ORLANDO, Fla. — Is it safe to donate blood after getting a COVID-19 vaccine? The American Red Cross and OneBlood say yes.
If you’re feeling well and have no symptoms after getting the COVID-19 vaccine, OneBlood says if you’re eligible it’s important to donate blood. But how soon you can donate depends on what vaccine you received.
These days the big red bus is looking for new places to attract potential blood donors.
"We still are not able to go to a lot of these places that we used to go to such as high schools, colleges, movie theaters. The amount of people that you used to see at these locations are not there," said Susan Forbes, the senior vice president of corporate communications for OneBlood.
Along with new locations, OneBlood is asking new questions, the main one when you go to donate blood, have you received the COVID-19 vaccine and which one?
"There is no wait period to donate after receiving the Pfizer or Moderna. It’s the two-week wait period for the Johnson & Johnson to be a blood donor. So as long as you’re feeling well, you can come in and donate," Forbes said.
Forbes said if you’ve had COVID-19 though and you receive the vaccine, OneBlood can’t collect plasma from you just yet.
"It's not that they are not eligible to donate convalescent plasma. It's that FDA is requiring certain things for blood centers to do to be able to accept those donations and it’s not a flip of a switch," Forbes said.

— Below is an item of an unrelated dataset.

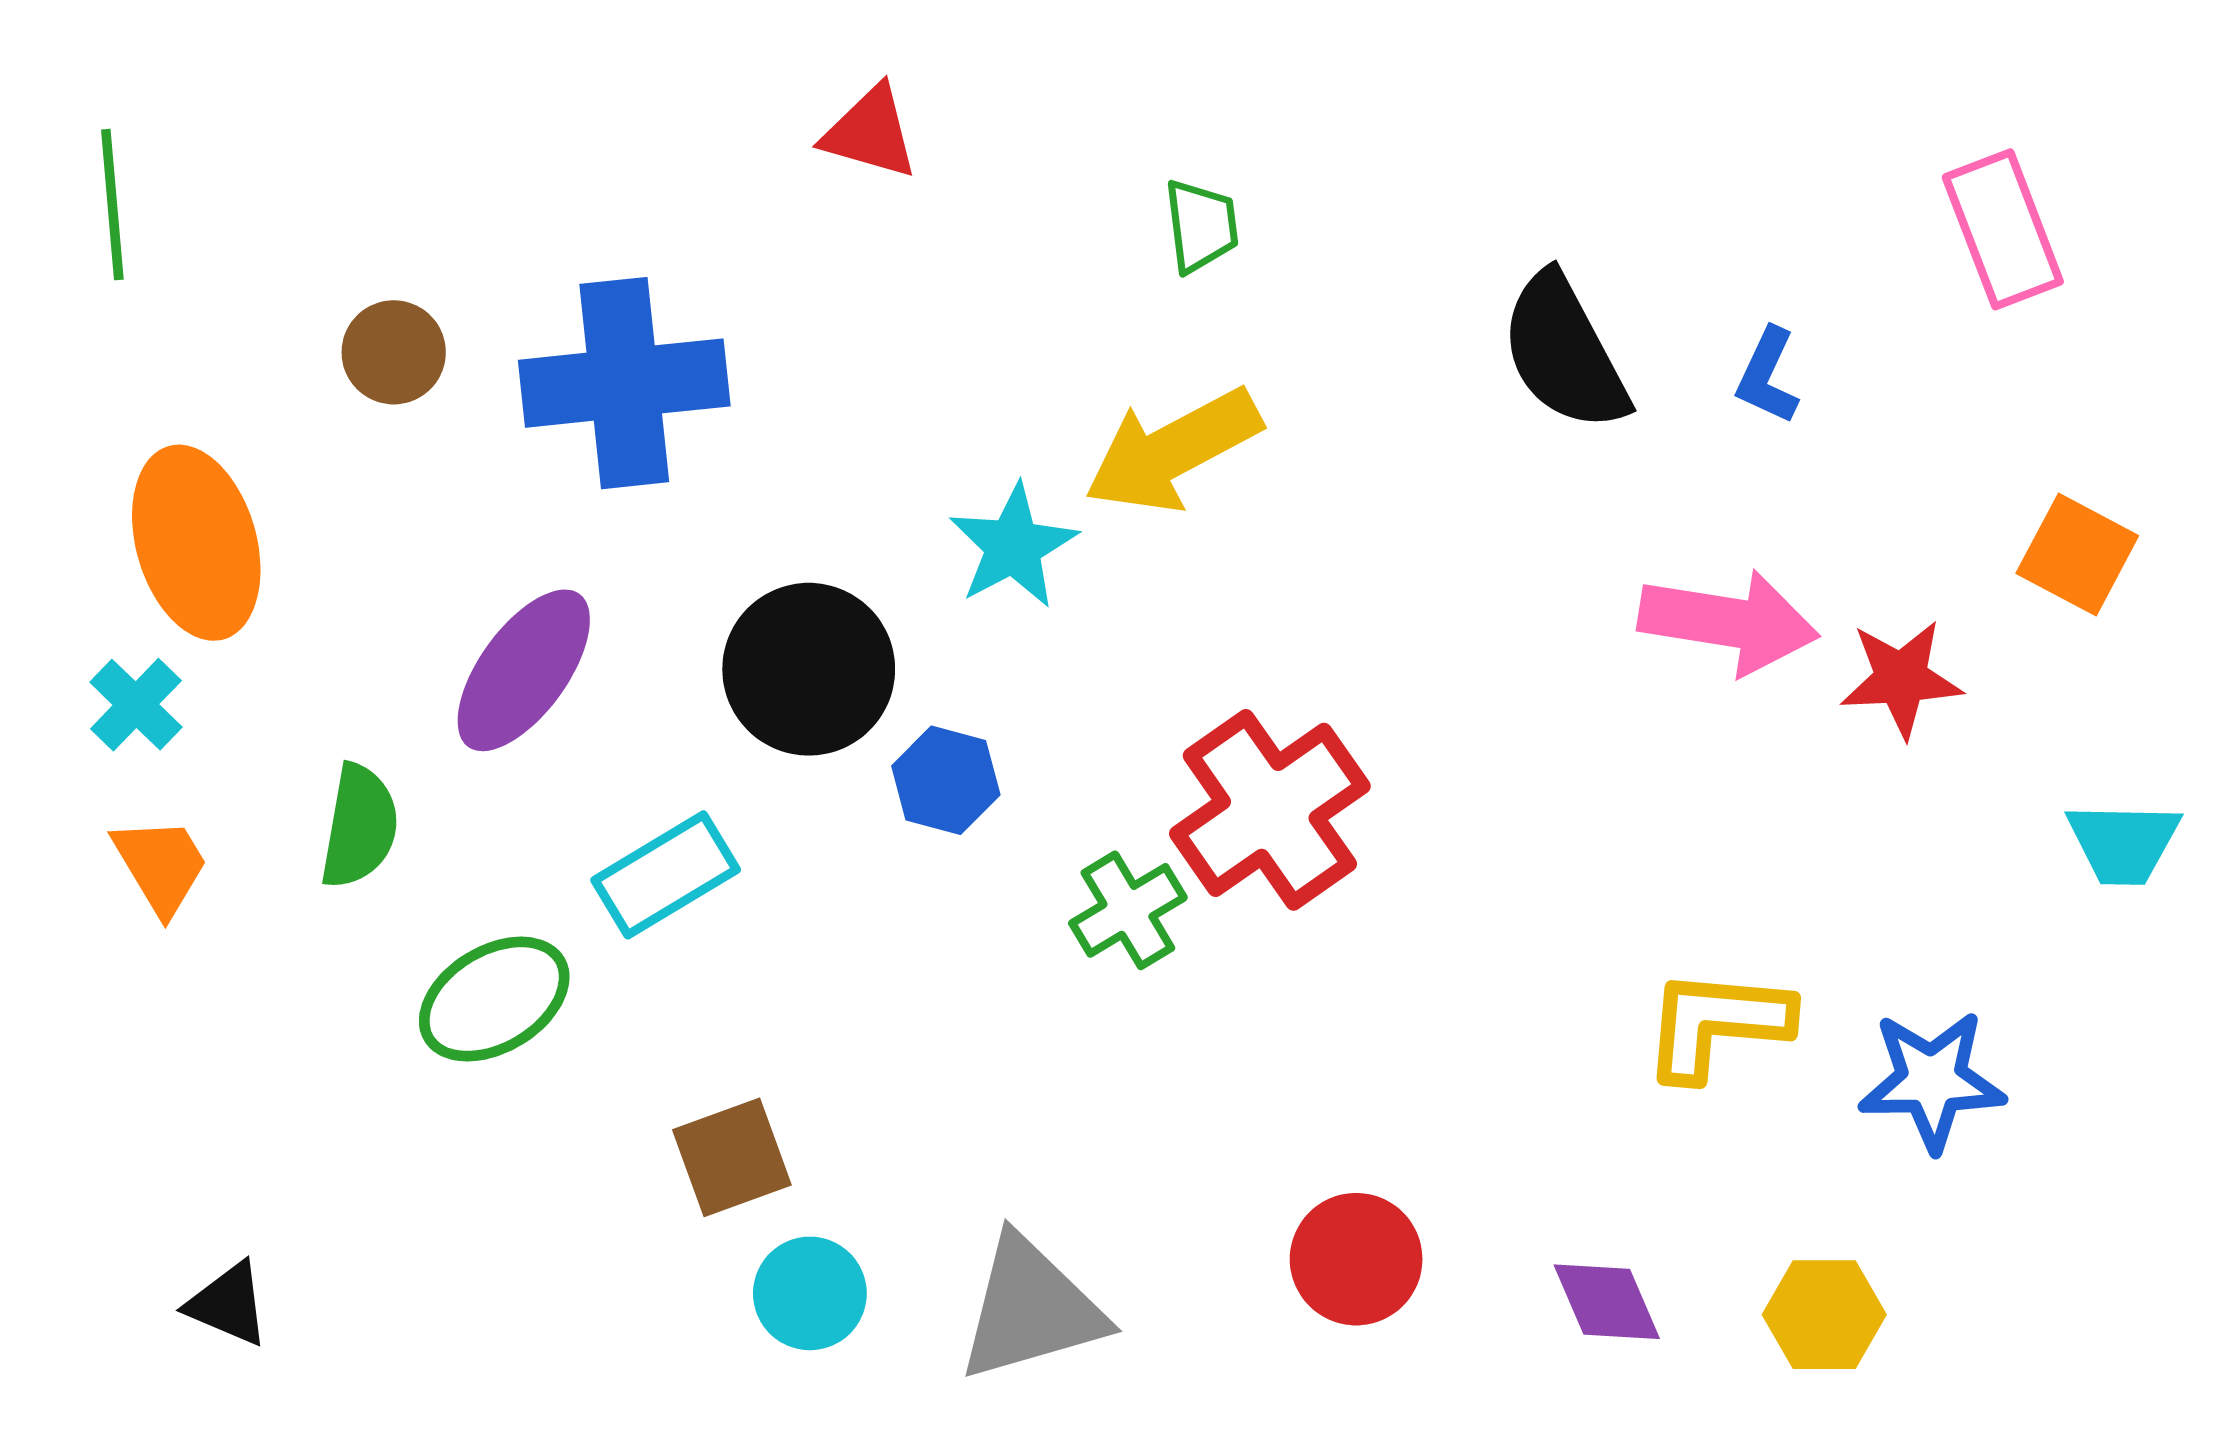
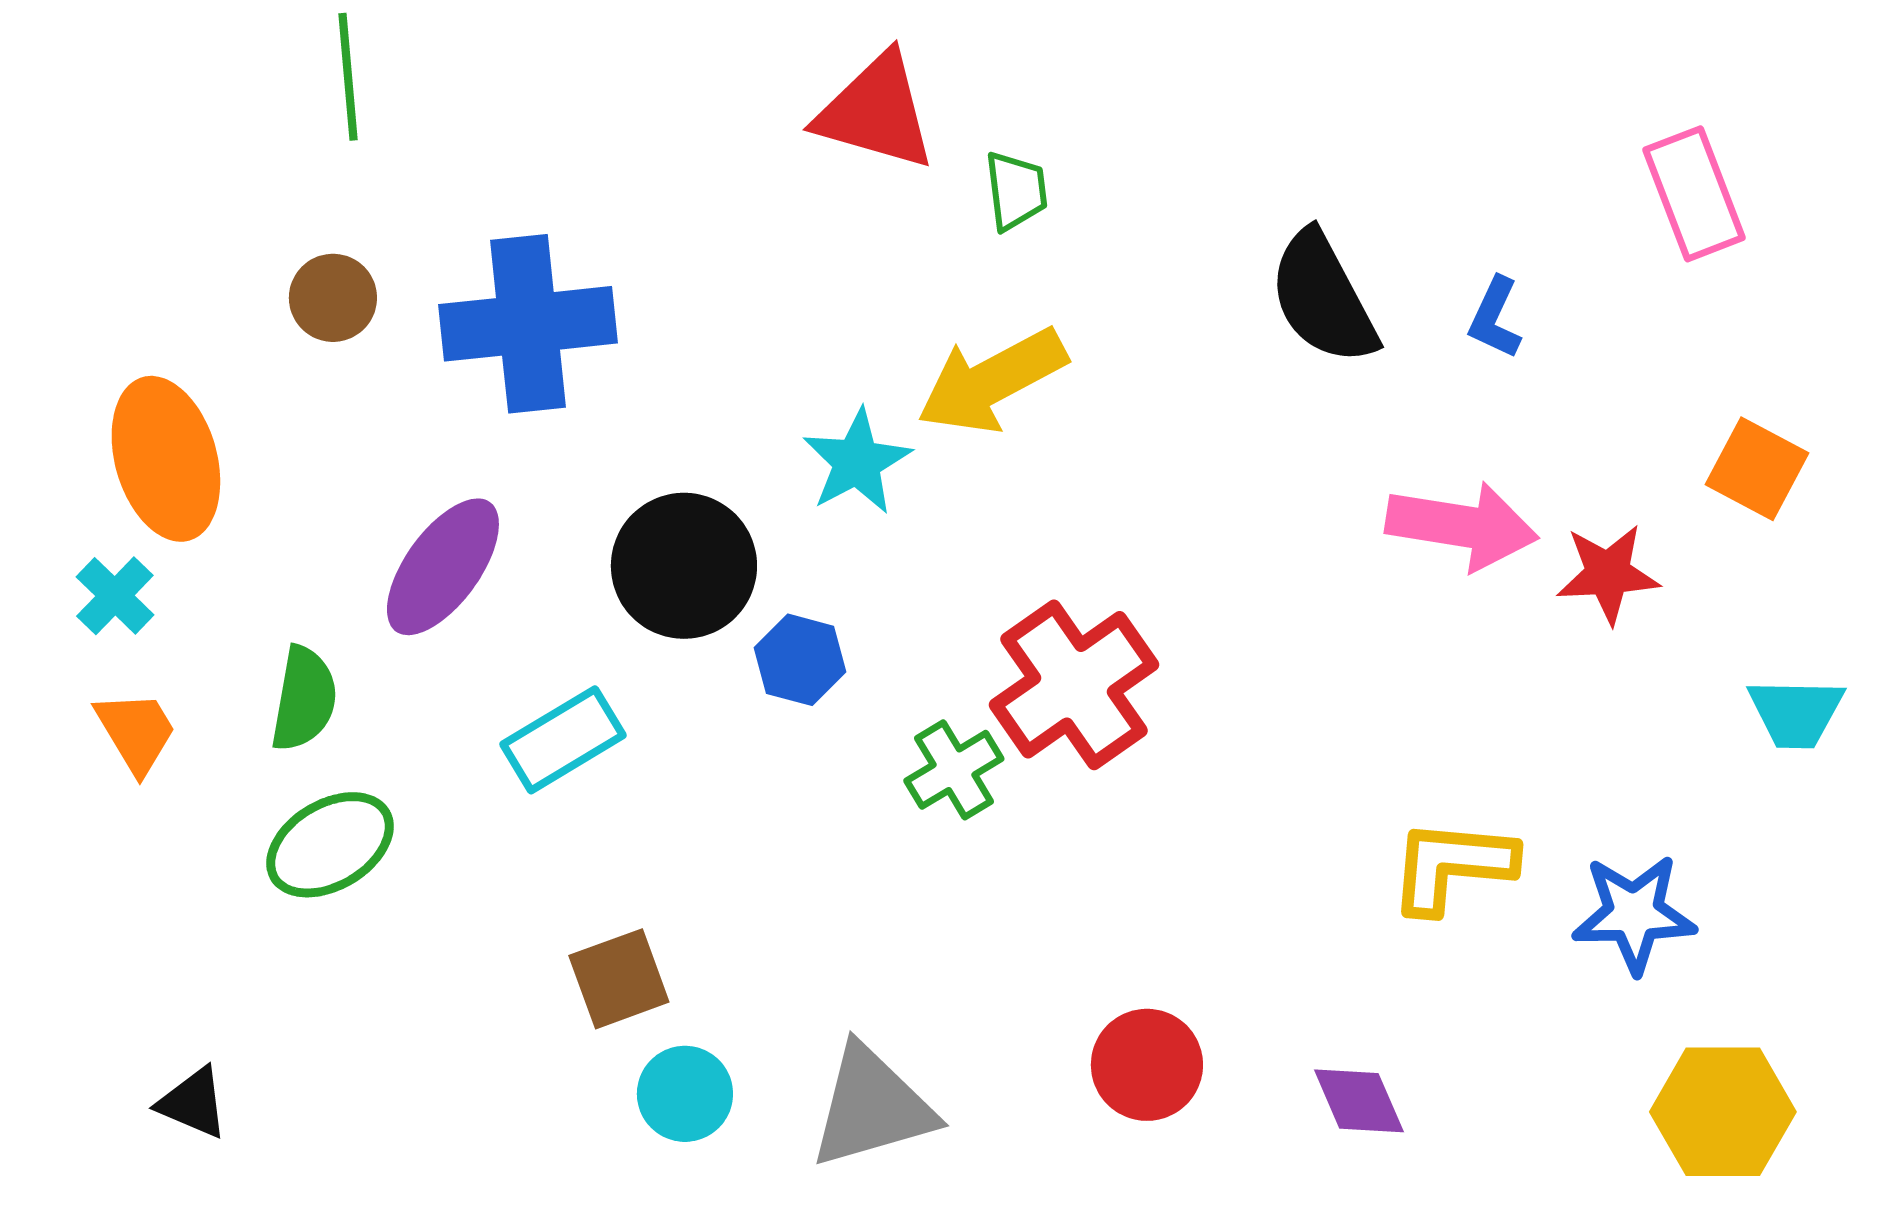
red triangle: (870, 132) -> (876, 112), moved, size x1.5
green line: (112, 205) -> (348, 77), moved
green ellipse: (494, 999) -> (330, 845), moved
yellow hexagon: (1824, 1315) -> (1723, 1112), moved, size x1.4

If you do get the COVID-19 vaccine, donating blood is one way you’ll find out if you’ve built antibodies. Forbes added that donating blood after getting a shot will not impact the efficacy of the COVID-19 vaccine.
"Those antibodies remain in your blood and they are also in other parts of your body as well such as your lymph nodes. So donating blood or platelets or plasma is not going to impact the fact that you have the antibodies. So there is no concern there," Forbes said.